Cmnd_Spec breaks down into:

  • optional Runas_Spec: in your case, (ALL)
  • optional SELinux_Spec, which does not exist in your example
  • zero or more Tag_Specs, which is the part you want to know about
  • Cmnd, the command, which is ALL in your case.

And a single Tag_Spec is just one of the listed keywords with a colon at the end, with no comma, space or other delimiter explicitly listed. The Cmnd_Spec ::= line tells us exactly where to put spaces on that line. Since there is no instruction to put spaces or any other delimiters between tags, don't do that.

So, just put the tags one after the other, like this:

sudo-user ALL=(ALL) NOEXEC:NOPASSWD: ALL
  • I was kind of hoping to avoid the "Don't do this" responses with the "this is an example" text, but I guess it was always inevitable. Nevertheless, thank you for the rest of the post which is very informative. I tried putting the two tags together, but the second was interpreted as a command alias. I notice that you have no space between the two, which was, I suspect my problem. Anyway, I upvoted you and thanks again. What's your take on @Ruis' comment, which was the conclusion I was coming to? – Graham Nicholls Oct 8 '18 at 13:01
  • 2
    I tend to agree with him: if you allow all commands, preventing the shell escapes is the least of your worries.

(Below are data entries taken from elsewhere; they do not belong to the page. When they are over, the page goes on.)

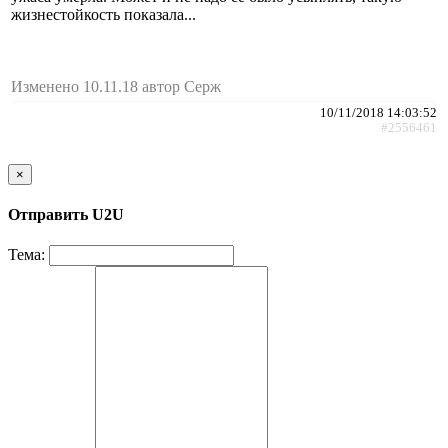
жизнестойкость показала...
Изменено 10.11.18 автор Cepж
10/11/2018 14:03:52
#2556461
×
Отправить U2U
Тема:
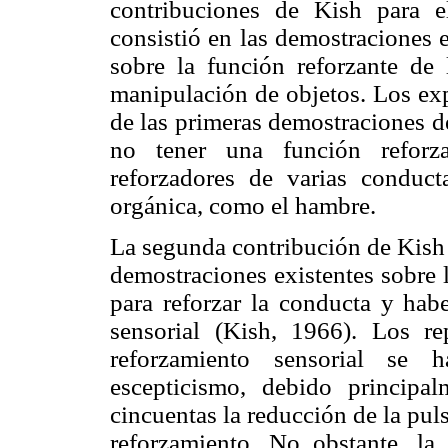
contribuciones de Kish para e
consistió en las demostraciones e
sobre la función reforzante de
manipulación de objetos. Los ex
de las primeras demostraciones de
no tener una función reforz
reforzadores de varias conduc
orgánica, como el hambre.
La segunda contribución de Kish 
demostraciones existentes sobre l
para reforzar la conducta y hab
sensorial (Kish, 1966). Los re
reforzamiento sensorial se
escepticismo, debido princip
cincuentas la reducción de la pu
reforzamiento. No obstante, la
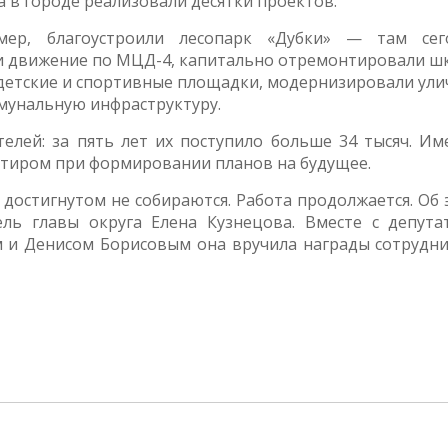
а в городе реализовали десятки проектов.
мер, благоустроили лесопарк «Дубки» — там сег
и движение по МЦД-4, капитально отремонтировали ш
, детские и спортивные площадки, модернизировали ул
мунальную инфраструктуру.
лей: за пять лет их поступило больше 34 тысяч. Им
нтиром при формировании планов на будущее.
 достигнутом не собираются. Работа продолжается. Об
ель главы округа Елена Кузнецова. Вместе с депута
 и Денисом Борисовым она вручила награды сотрудни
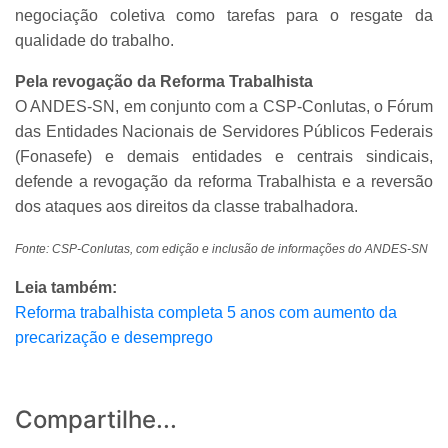
negociação coletiva como tarefas para o resgate da
qualidade do trabalho.
Pela revogação da Reforma Trabalhista
O ANDES-SN, em conjunto com a CSP-Conlutas, o Fórum
das Entidades Nacionais de Servidores Públicos Federais
(Fonasefe) e demais entidades e centrais sindicais,
defende a revogação da reforma Trabalhista e a reversão
dos ataques aos direitos da classe trabalhadora.
Fonte: CSP-Conlutas, com edição e inclusão de informações do ANDES-SN
Leia também:
Reforma trabalhista completa 5 anos com aumento da
precarização e desemprego
Compartilhe...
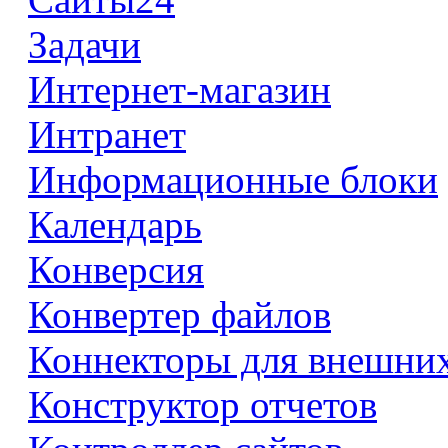
Задачи
Интернет-магазин
Интранет
Информационные блоки
Календарь
Конверсия
Конвертер файлов
Коннекторы для внешни
Конструктор отчетов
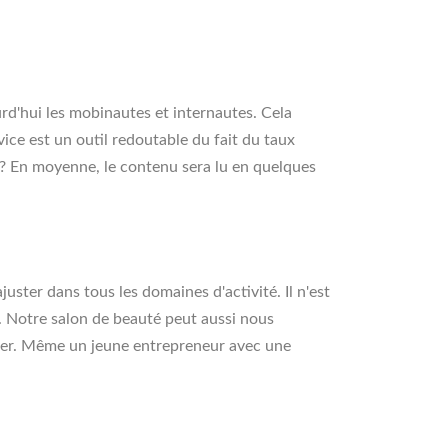
d'hui les mobinautes et internautes. Cela
ce est un outil redoutable du fait du taux
e ? En moyenne, le contenu sera lu en quelques
uster dans tous les domaines d'activité. Il n'est
. Notre salon de beauté peut aussi nous
iter. Même un jeune entrepreneur avec une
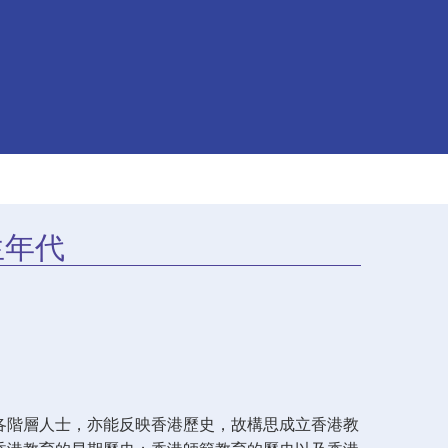
生年代
各階層人士，亦能反映香港歷史，故構思成立香港教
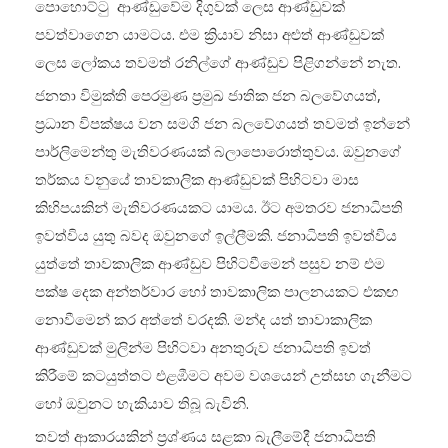
පොහොට්ටු ආණ්ඩුවේම දිගුවක් ලෙස ආණ්ඩුවක්
පවත්වාගෙන යාමටය. එම ක්‍රියාව නිසා අළුත් ආණ්ඩුවක්
ලෙස ලෝකය තවමත් රනිල්ගේ ආණ්ඩුව පිළිගන්නේ නැත.
ජනතා විමුක්ති පෙරමුණ ප්‍රමුඛ ජාතික ජන බලවේගයත්,
ප්‍රධාන විපක්ෂය වන සමගි ජන බලවේගයත් තවමත් ඉන්නේ
පාර්ලිමෙන්තු මැතිවරණයක් බලාපොරොත්තුවය. ඔවුනගේ
තර්කය වනුයේ තාවකාලික ආණ්ඩුවක් පිහිටවා මාස
කිහිපයකින් මැතිවරණයකට යාමය. ඊට අමතරව ජනාධිපති
ඉවත්විය යුතු බවද ඔවුනගේ ඉල්ලීමකි. ජනාධිපති ඉවත්විය
යුත්තේ තාවකාලික ආණ්ඩුව පිහිටවීමෙන් පසුව නම් එම
පක්ෂ දෙක අන්තර්වාර හෝ තාවකාලික පාලනයකට එකඟ
නොවීමෙන් කර අත්තේ වරදකි. මන්ද යත් තාවාකාලික
ආණ්ඩුවක් මුලින්ම පිහිටවා අනතුරුව ජනාධිපති ඉවත්
කිරීමේ කටයුත්තට එළඹීමට අවම වශයෙන් උත්සහ ගැනීමට
හෝ ඔවුනට හැකියාව තිබූ බැවිනි.
තවත් ආකාරයකින් ප්‍රශ්ණය සළකා බැලීමේදී ජනාධිපති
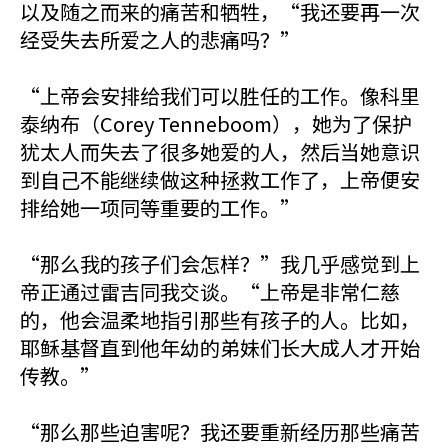
以及随之而来的痛苦和牺牲，“我还要再一次
经受失去所爱之人的悲痛吗？”
“上帝会安排给我们可以胜任的工作。像科里
泰纳布（Corey Tenneboom），她为了保护
犹太人而失去了很多她爱的人，然后当她意识
到自己不能继续做这种拯救工作了，上帝便安
排给她一项同等重要的工作。”
“那么我的孩子们会怎样？”我几乎感觉到上
帝正通过雷吉同我交谈。“上帝是非常仁慈
的，他会温柔地指引那些有孩子的人。比如，
耶稣基督直到他年幼的弟妹们长大成人才开始
传教。”
“那么那些迫害呢？我还要重新经历那些痛苦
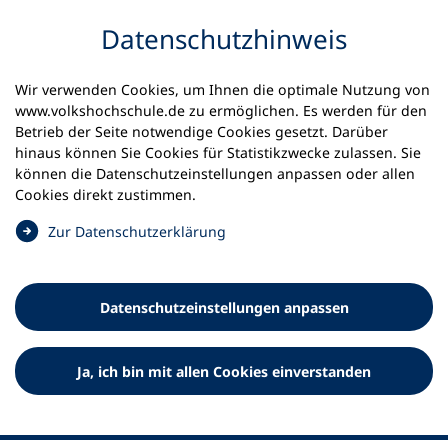
Inhalt anspringen
Datenschutz­hinweis
Startseite
Aktuelles
Meldungen
Wir verwenden Cookies, um Ihnen die optimale Nutzung von
Digitaler Fachaustausch: Schutzkonzepte im
www.volkshochschule.de zu ermöglichen. Es werden für den
talentCAMPus
Betrieb der Seite notwendige Cookies gesetzt. Darüber
hinaus können Sie Cookies für Statistikzwecke zulassen. Sie
können die Datenschutz­einstellungen anpassen oder allen
25.08.2025
Cookies direkt zustimmen.
Digitaler Fachaustausch:
(
Zur Datenschutz­erklärung
Schutzkonzepte im
Ö
f
talentCAMPus
f
Datenschutz­einstellungen anpassen
n
Erfahrungen mit Kinder- und Jugendschutz an der vhs
e
t
Ja, ich bin mit allen Cookies einverstanden
i
n
e
i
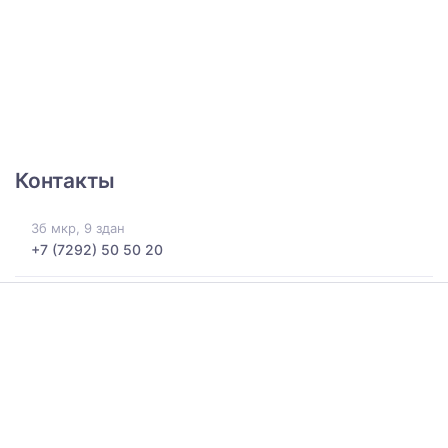
Контакты
3б мкр, 9 здан
+7 (7292) 50 50 20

Although I'd say that noexec may have its place when you need to grant some user(s) permission to use some specific tool that requires high privileges and just happens to include shell escape functionality.If you plan to use sudo as you describe to satisfy a requirement to log all privileged commands, see the auditd suggestion in this Server Fault post. – telcoM Oct 8 '18 at 13:21
  • Actually, @Rui 's comment was stronger that that - don't use sudo at all if you're concerned about shell escapes - any comment on that? – Graham Nicholls Oct 8 '18 at 14:57
  • 2
    If you want to give an user a form of limited root access for the purpose of running some program, it is your responsibility as a sysadmin to carefully go through the features of the program and ensure that it contains no shell escapes. If it contains a shell escape, then - after careful testing - you can maybe allow it with NOEXEC. Just slapping NOEXEC on everything is the wrong and dangerous kind of lazy way. – telcoM Oct 8 '18 at 15:32
5

You don't need a tag for this, as noexec is also a boolean flag to the Default entry line:

noexec

If set, all commands run via sudo will behave as if the NOEXEC tag has been set, unless overridden by a EXEC tag. See the description of NOEXEC and EXEC below as well as the Preventing shell escapes section at the end of this manual. This flag is off by default.

So all you need is

Defaults        noexec

This will have the same problems that telcoM notes in their answer . It will prevent visudo from running (as that needs to start a separate editor process), so it will be harder to undo the change afterwards.

0

Combining the two answers so far given,how about this:

Defaults noexec
root    ALL=(ALL)       ALL
%wheel  ALL=(ALL)       ALL
sudo-user ALL=(ALL)     EXEC:NOPASSWD:  ALL
fred ALL=(ALL)          NOPASSWD:  user_allowed_commands

Actually, I am proposing to give unfettered access to the sudo-user. This seems to be the recommended method (in Ubuntu et al, at least), rather than using root. I'm already auditing the /etc/sudoers directory as it happens. This allows fred to run the list of commands in "user_allowed_commands" (assuming that fork/exec is not needed, which seems unlikely, TBH - or am I misreading what noexec is doing?)

I'd like to add this from @telcoM : A restriction that the user can remove at will is not a true restriction.

In all the SELinux implementations I see, it's not immutable, so any user can run setenforce permissive, and all restrictions are removed.